YOUR INSTRUCTIONS →
In your copy, reproduce each entry exactly and leave out the pictures.

ENTRIES PROVIDED →
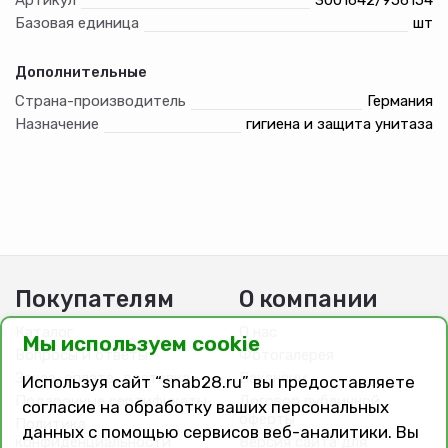
Базовая единица
шт
Дополнительные
Страна-производитель
Германия
Назначение
гигиена и защита унитаза
Покупателям
О компании
Каталог
О нас
Мы используем cookie
Вопросы и ответы
Фотогалерея
Заказ, оплата, доставка
Вакансии
Используя сайт “snab28.ru” вы предоставляете
Подарочные сертификаты
Договор публичной
согласие на обработку ваших персональных
оферты
Политика
данных с помощью сервисов веб-аналитики. Вы
конфиденциальности
Версия сайта для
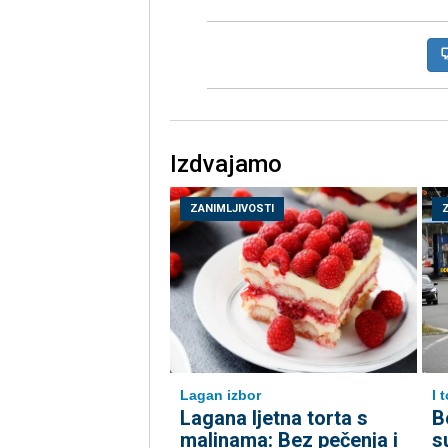
Izdvajamo
ZANIMLJIVOSTI
Lagan izbor
I 
Lagana ljetna torta s
B
malinama: Bez pečenja i
s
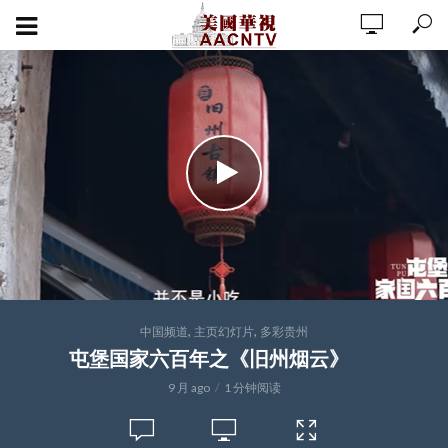
,
,
中国频道
主页幻灯片
多彩贵州
屯堡国家六百年之《旧州烟云》
9 月 ago
1 分钟阅读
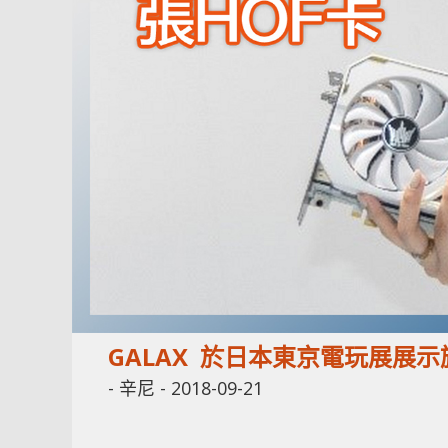
GALAX 於日本東京電玩展展示旗艦級 
-
辛尼
-
2018-09-21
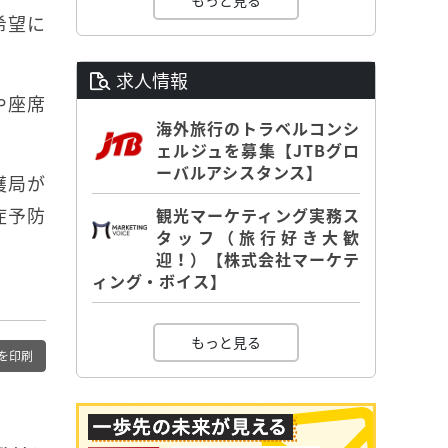
もっと見る
希望に
求人情報
や座席
海外旅行のトラベルコンシ
ェルジュを募集【JTBグロ
ーバルアシスタンス】
護局が
症予防
観光マーケティング実務ス
タッフ（旅行好き大歓
迎！）【株式会社マーケテ
ィング・ボイス】
もっと見る
を印刷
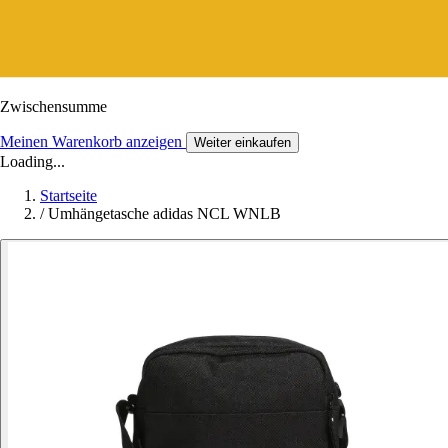
Zwischensumme
Meinen Warenkorb anzeigen
Weiter einkaufen
Loading...
Startseite
/
Umhängetasche adidas NCL WNLB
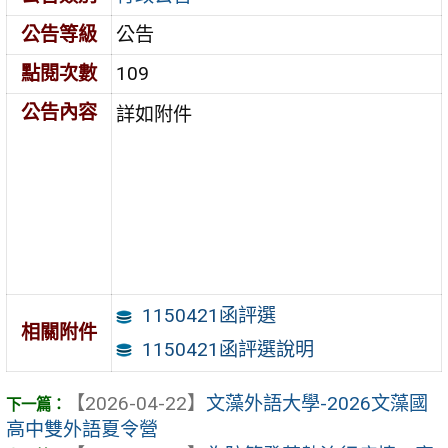
公告等級
公告
點閱次數
109
公告內容
詳如附件
1150421函評選
相關附件
1150421函評選說明
【2026-04-22】
文藻外語大學-2026文藻國
高中雙外語夏令營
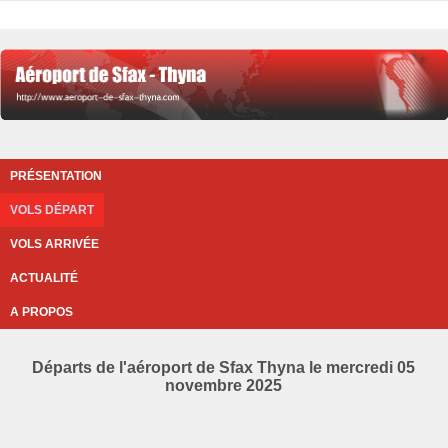
PRÉSENTATION
VOLS DÉPART
VOLS ARRIVÉE
ACTUALITÉ
A PROPOS
Départs de l'aéroport de Sfax Thyna le mercredi 05
novembre 2025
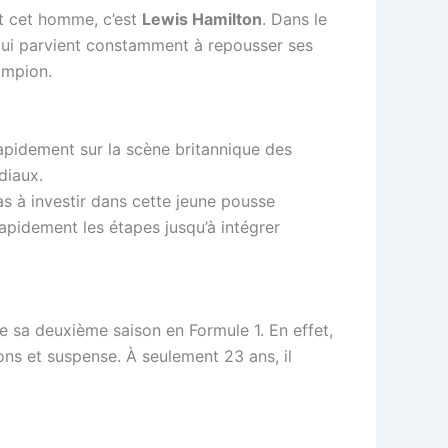
et cet homme, c’est
Lewis Hamilton
. Dans le
qui parvient constamment à repousser ses
ampion.
 rapidement sur la scène britannique des
diaux.
s à investir dans cette jeune pousse
rapidement les étapes jusqu’à intégrer
e sa deuxième saison en Formule 1. En effet,
ns et suspense. À seulement 23 ans, il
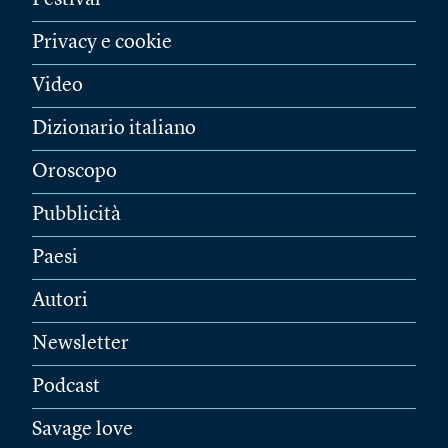
Festival
Privacy e cookie
Video
Dizionario italiano
Oroscopo
Pubblicità
Paesi
Autori
Newsletter
Podcast
Savage love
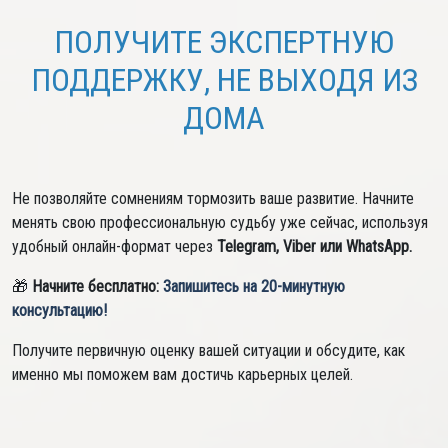
ПОЛУЧИТЕ ЭКСПЕРТНУЮ
ПОДДЕРЖКУ, НЕ ВЫХОДЯ ИЗ
ДОМА
Не позволяйте сомнениям тормозить ваше развитие. Начните
менять свою профессиональную судьбу уже сейчас, используя
удобный онлайн-формат через
Telegram, Viber или WhatsApp.
🎁
Начните бесплатно:
Запишитесь на 20-минутную
консультацию!
Получите первичную оценку вашей ситуации и обсудите, как
именно мы поможем вам достичь карьерных целей.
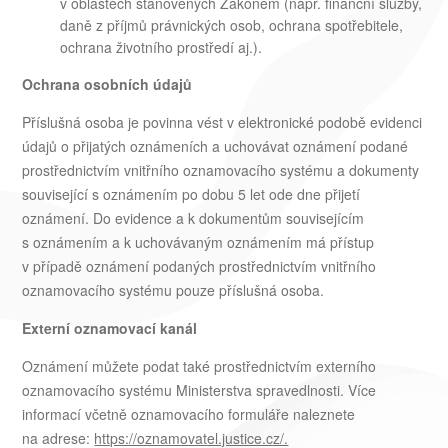
v oblastech stanovených Zákonem (např. finanční služby,
daně z příjmů právnických osob, ochrana spotřebitele,
ochrana životního prostředí aj.).
Ochrana osobních údajů
Příslušná osoba je povinna vést v elektronické podobě evidenci
údajů o přijatých oznámeních a uchovávat oznámení podané
prostřednictvím vnitřního oznamovacího systému a dokumenty
související s oznámením po dobu 5 let ode dne přijetí
oznámení. Do evidence a k dokumentům souvisejícím
s oznámením a k uchovávaným oznámením má přístup
v případě oznámení podaných prostřednictvím vnitřního
oznamovacího systému pouze příslušná osoba.
Externí oznamovací kanál
Oznámení můžete podat také prostřednictvím externího
oznamovacího systému Ministerstva spravedlnosti. Více
informací včetně oznamovacího formuláře naleznete
na adrese:
https://oznamovatel.justice.cz/.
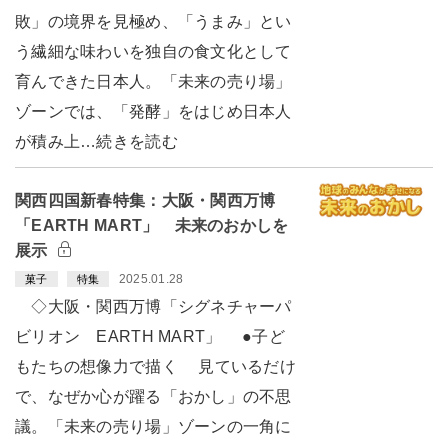
敗」の境界を見極め、「うまみ」とい
う繊細な味わいを独自の食文化として
育んできた日本人。「未来の売り場」
ゾーンでは、「発酵」をはじめ日本人
が積み上…続きを読む
関西四国新春特集：大阪・関西万博
「EARTH MART」 未来のおかしを
展示
2025.01.28
菓子
特集
◇大阪・関西万博「シグネチャーパ
ビリオン EARTH MART」 ●子ど
もたちの想像力で描く 見ているだけ
で、なぜか心が躍る「おかし」の不思
議。「未来の売り場」ゾーンの一角に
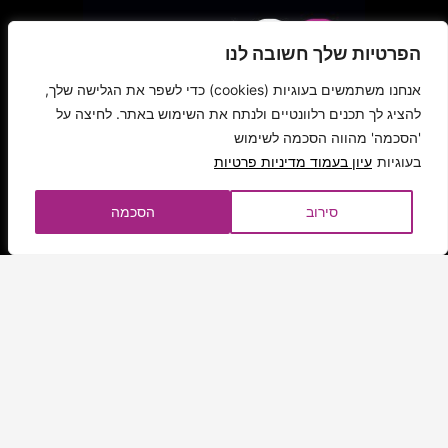
הפרטיות שלך חשובה לנו
אנחנו משתמשים בעוגיות (cookies) כדי לשפר את הגלישה שלך,
להציג לך תכנים רלוונטיים ולנתח את השימוש באתר. לחיצה על
'הסכמה' מהווה הסכמה לשימוש
בעוגיות
עיון בעמוד מדיניות פרטיות
סירוב
הסכמה
SOHO פולג, המתחם לעיצוב הבית, מציע חווייה טרנדית ומעוררת
השראה של עיצוב ובילוי. כל מה שצריך לבית במקום אחד, מזמין
ומעורר השראה.
הצהרת נגישות
מדיניות פרטיות
תנאי שימוש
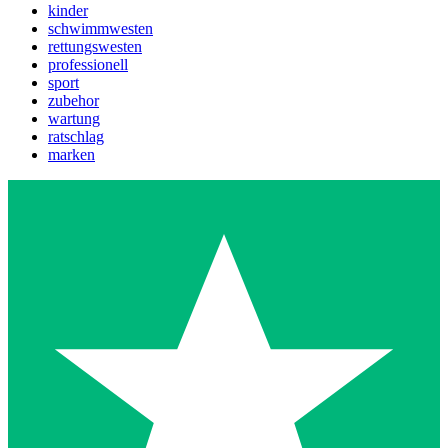
kinder
schwimmwesten
rettungswesten
professionell
sport
zubehor
wartung
ratschlag
marken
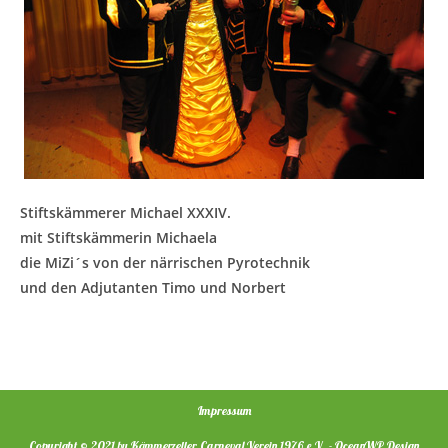
Stiftskämmerer Michael XXXIV.
mit Stiftskämmerin Michaela
die MiZi´s von der närrischen Pyrotechnik
und den Adjutanten Timo und Norbert
Impressum
Copyright © 2021 by Kämmerzeller Carneval Verein 1976 e.V. - OceanWP Design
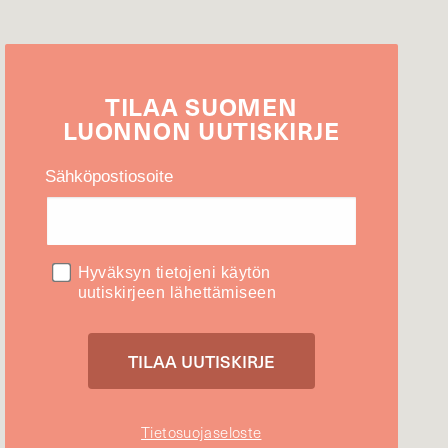
TILAA
SUOMEN
LUONNON
UUTIS­KIRJE
Sähköpostiosoite
Hyväksyn tietojeni käytön
uutiskirjeen lähettämiseen
Tietosuojaseloste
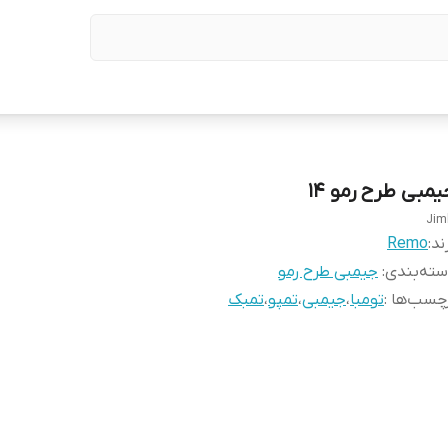
یمبی طرح رمو ۱۴
Jim
ند:
Remo
ته‌بندی
:
جیمبی طرح رمو
چسب‌ها :
تومبا
،
جیمبی
،
تمپو
،
تمبک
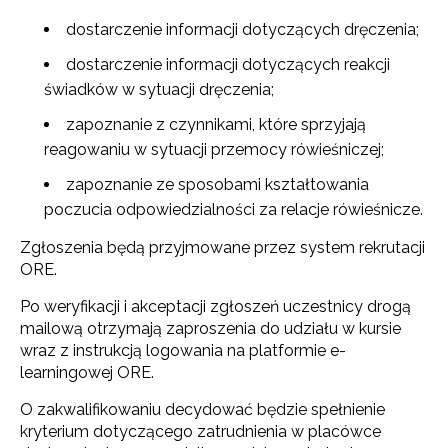
dostarczenie informacji dotyczących dręczenia;
dostarczenie informacji dotyczących reakcji
świadków w sytuacji dręczenia;
zapoznanie z czynnikami, które sprzyjają
reagowaniu w sytuacji przemocy rówieśniczej;
zapoznanie ze sposobami kształtowania
poczucia odpowiedzialności za relacje rówieśnicze.
Zgłoszenia będą przyjmowane przez system rekrutacji
ORE.
Po weryfikacji i akceptacji zgłoszeń uczestnicy drogą
mailową otrzymają zaproszenia do udziału w kursie
wraz z instrukcją logowania na platformie e-
learningowej ORE.
O zakwalifikowaniu decydować będzie spełnienie
kryterium dotyczącego zatrudnienia w placówce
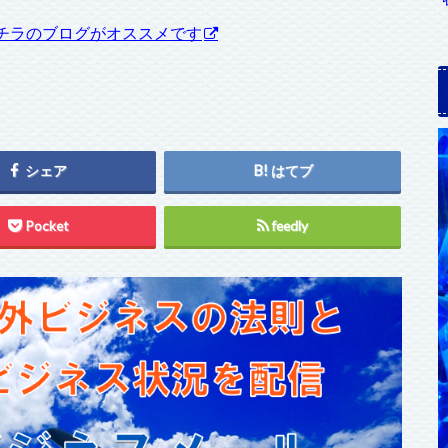
チラのブログがオススメです
シェア
はてブ
Pocket
feedly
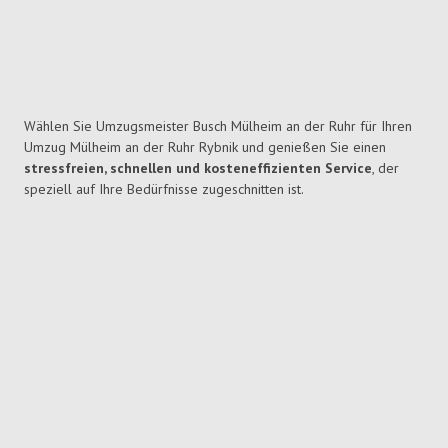
Wählen Sie Umzugsmeister Busch Mülheim an der Ruhr für Ihren
Umzug Mülheim an der Ruhr Rybnik und genießen Sie einen
stressfreien, schnellen und kosteneffizienten Service
, der
speziell auf Ihre Bedürfnisse zugeschnitten ist.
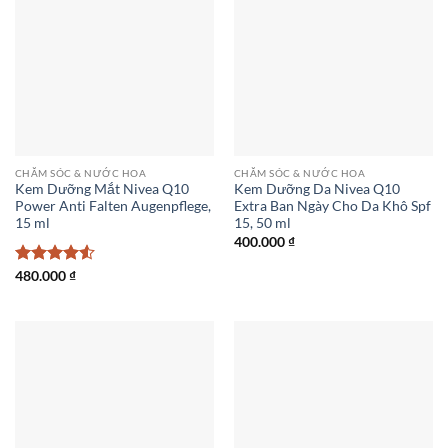
CHĂM SÓC & NƯỚC HOA
CHĂM SÓC & NƯỚC HOA
Kem Dưỡng Mắt Nivea Q10
Kem Dưỡng Da Nivea Q10
Power Anti Falten Augenpflege,
Extra Ban Ngày Cho Da Khô Spf
15 ml
15, 50 ml
400.000
₫
Được xếp
480.000
₫
hạng
4.5
5 sao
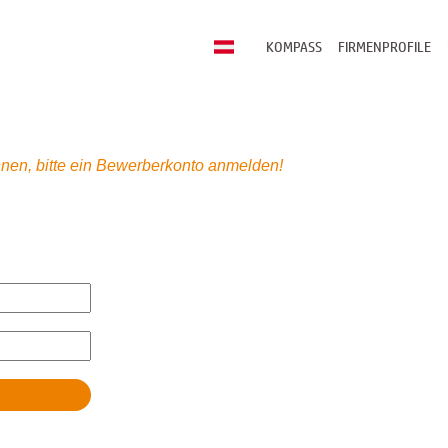
KOMPASS
FIRMENPROFILE
nen, bitte ein Bewerberkonto anmelden!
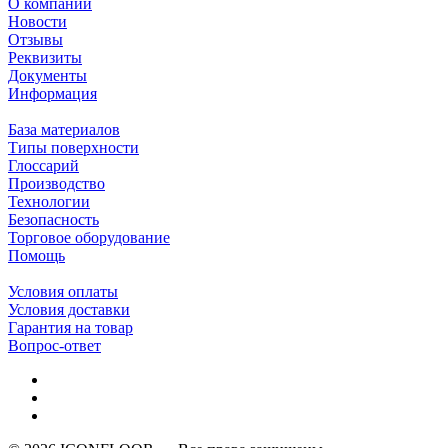
О компании
Новости
Отзывы
Реквизиты
Документы
Информация
База материалов
Типы поверхности
Глоссарий
Производство
Технологии
Безопасность
Торговое оборудование
Помощь
Условия оплаты
Условия доставки
Гарантия на товар
Вопрос-ответ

RESULT OF THE EXERCISE →
Базовая единица
шт
Дополнительные
Страна-производитель
Германия
Назначение
гигиена и защита унитаза
Покупателям
О компании
Каталог
О нас
Мы используем cookie
Вопросы и ответы
Фотогалерея
Заказ, оплата, доставка
Вакансии
Используя сайт “snab28.ru” вы предоставляете
Подарочные сертификаты
Договор публичной
согласие на обработку ваших персональных
оферты
Политика
данных с помощью сервисов веб-аналитики. Вы
конфиденциальности
Версия сайта для
Izdvajamo
ZANIMLJIVOSTI
Lagan izbor
I 
Lagana ljetna torta s
B
malinama: Bez pečenja i
s
,
,
中国频道
主页幻灯片
多彩贵州
屯堡国家六百年之《旧州烟云》
9 月 ago
1 分钟阅读
GALAX 於日本東京電玩展展示旗艦級 
-
辛尼
-
2018-09-21
もっと見る
希望に
求人情報
や座席
海外旅行のトラベルコンシ
ェルジュを募集【JTBグロ
ーバルアシスタンス】
護局が
症予防
観光マーケティング実務ス
タッフ（旅行好き大歓
迎！）【株式会社マーケテ
ィング・ボイス】
もっと見る
を印刷
Zwischensumme
Meinen Warenkorb anzeigen
Weiter einkaufen
Loading...
Startseite
/
Umhängetasche adidas NCL WNLB
公告等級
公告
點閱次數
109
公告內容
詳如附件
1150421函評選
相關附件
1150421函評選說明
【2026-04-22】
文藻外語大學-2026文藻國
高中雙外語夏令營
PRÉSENTATION
VOLS DÉPART
VOLS ARRIVÉE
ACTUALITÉ
A PROPOS
Départs de l'aéroport de Sfax Thyna le mercredi 05
novembre 2025
et cet homme, c’est
Lewis Hamilton
. Dans le
qui parvient constamment à repousser ses
ampion.
 rapidement sur la scène britannique des
diaux.
s à investir dans cette jeune pousse
rapidement les étapes jusqu’à intégrer
e sa deuxième saison en Formule 1. En effet,
ns et suspense. À seulement 23 ans, il
Festival
Privacy e cookie
Video
Dizionario italiano
Oroscopo
Pubblicità
Paesi
Autori
Newsletter
Podcast
Savage love
ПОЛУЧИТЕ ЭКСПЕРТНУЮ
ПОДДЕРЖКУ, НЕ ВЫХОДЯ ИЗ
ДОМА
Не позволяйте сомнениям тормозить ваше развитие. Начните
менять свою профессиональную судьбу уже сейчас, используя
удобный онлайн-формат через
Telegram, Viber или WhatsApp.
🎁
Начните бесплатно:
Запишитесь на 20-минутную
консультацию!
Получите первичную оценку вашей ситуации и обсудите, как
именно мы поможем вам достичь карьерных целей.
v oblastech stanovených Zákonem (např. finanční služby,
daně z příjmů právnických osob, ochrana spotřebitele,
ochrana životního prostředí aj.).
Ochrana osobních údajů
Příslušná osoba je povinna vést v elektronické podobě evidenci
údajů o přijatých oznámeních a uchovávat oznámení podané
prostřednictvím vnitřního oznamovacího systému a dokumenty
související s oznámením po dobu 5 let ode dne přijetí
oznámení. Do evidence a k dokumentům souvisejícím
s oznámením a k uchovávaným oznámením má přístup
v případě oznámení podaných prostřednictvím vnitřního
oznamovacího systému pouze příslušná osoba.
Externí oznamovací kanál
Oznámení můžete podat také prostřednictvím externího
oznamovacího systému Ministerstva spravedlnosti. Více
informací včetně oznamovacího formuláře naleznete
na adrese:
https://oznamovatel.justice.cz/.
敗」の境界を見極め、「うまみ」とい
う繊細な味わいを独自の食文化として
育んできた日本人。「未来の売り場」
ゾーンでは、「発酵」をはじめ日本人
が積み上…続きを読む
関西四国新春特集：大阪・関西万博
「EARTH MART」 未来のおかしを
展示
2025.01.28
菓子
特集
◇大阪・関西万博「シグネチャーパ
ビリオン EARTH MART」 ●子ど
もたちの想像力で描く 見ているだけ
で、なぜか心が躍る「おかし」の不思
議。「未来の売り場」ゾーンの一角に
הפרטיות שלך חשובה לנו
אנחנו משתמשים בעוגיות (cookies) כדי לשפר את הגלישה שלך,
להציג לך תכנים רלוונטיים ולנתח את השימוש באתר. לחיצה על
'הסכמה' מהווה הסכמה לשימוש
בעוגיות
עיון בעמוד מדיניות פרטיות
סירוב
הסכמה
SOHO פולג, המתחם לעיצוב הבית, מציע חווייה טרנדית ומעוררת
השראה של עיצוב ובילוי. כל מה שצריך לבית במקום אחד, מזמין
ומעורר השראה.
הצהרת נגישות
מדיניות פרטיות
תנאי שימוש
kinder
schwimmwesten
rettungswesten
professionell
sport
zubehor
wartung
ratschlag
marken
Stiftskämmerer Michael XXXIV.
mit Stiftskämmerin Michaela
die MiZi´s von der närrischen Pyrotechnik
und den Adjutanten Timo und Norbert
Impressum
Copyright © 2021 by Kämmerzeller Carneval Verein 1976 e.V. - OceanWP Design
TILAA
SUOMEN
LUONNON
UUTIS­KIRJE
Sähköpostiosoite
Hyväksyn tietojeni käytön
uutiskirjeen lähettämiseen
Tietosuojaseloste
یمبی طرح رمو ۱۴
Jim
ند:
Remo
ته‌بندی
:
جیمبی طرح رمو
چسب‌ها :
تومبا
،
جیمبی
،
تمپو
،
تمبک
dostarczenie informacji dotyczących dręczenia;
dostarczenie informacji dotyczących reakcji
świadków w sytuacji dręczenia;
zapoznanie z czynnikami, które sprzyjają
reagowaniu w sytuacji przemocy rówieśniczej;
zapoznanie ze sposobami kształtowania
poczucia odpowiedzialności za relacje rówieśnicze.
Zgłoszenia będą przyjmowane przez system rekrutacji
ORE.
Po weryfikacji i akceptacji zgłoszeń uczestnicy drogą
mailową otrzymają zaproszenia do udziału w kursie
wraz z instrukcją logowania na platformie e-
learningowej ORE.
O zakwalifikowaniu decydować będzie spełnienie
kryterium dotyczącego zatrudnienia w placówce
チラのブログがオススメです
シェア
はてブ
Pocket
feedly
Wählen Sie Umzugsmeister Busch Mülheim an der Ruhr für Ihren
Umzug Mülheim an der Ruhr Rybnik und genießen Sie einen
stressfreien, schnellen und kosteneffizienten Service
, der
speziell auf Ihre Bedürfnisse zugeschnitten ist.
CHĂM SÓC & NƯỚC HOA
CHĂM SÓC & NƯỚC HOA
Kem Dưỡng Mắt Nivea Q10
Kem Dưỡng Da Nivea Q10
Power Anti Falten Augenpflege,
Extra Ban Ngày Cho Da Khô Spf
15 ml
15, 50 ml
400.000
₫
Được xếp
480.000
₫
hạng
4.5
5 sao
KOMPASS
FIRMENPROFILE
nen, bitte ein Bewerberkonto anmelden!
О компании
Новости
Отзывы
Реквизиты
Документы
Информация
База материалов
Типы поверхности
Глоссарий
Производство
Технологии
Безопасность
Торговое оборудование
Помощь
Условия оплаты
Условия доставки
Гарантия на товар
Вопрос-ответ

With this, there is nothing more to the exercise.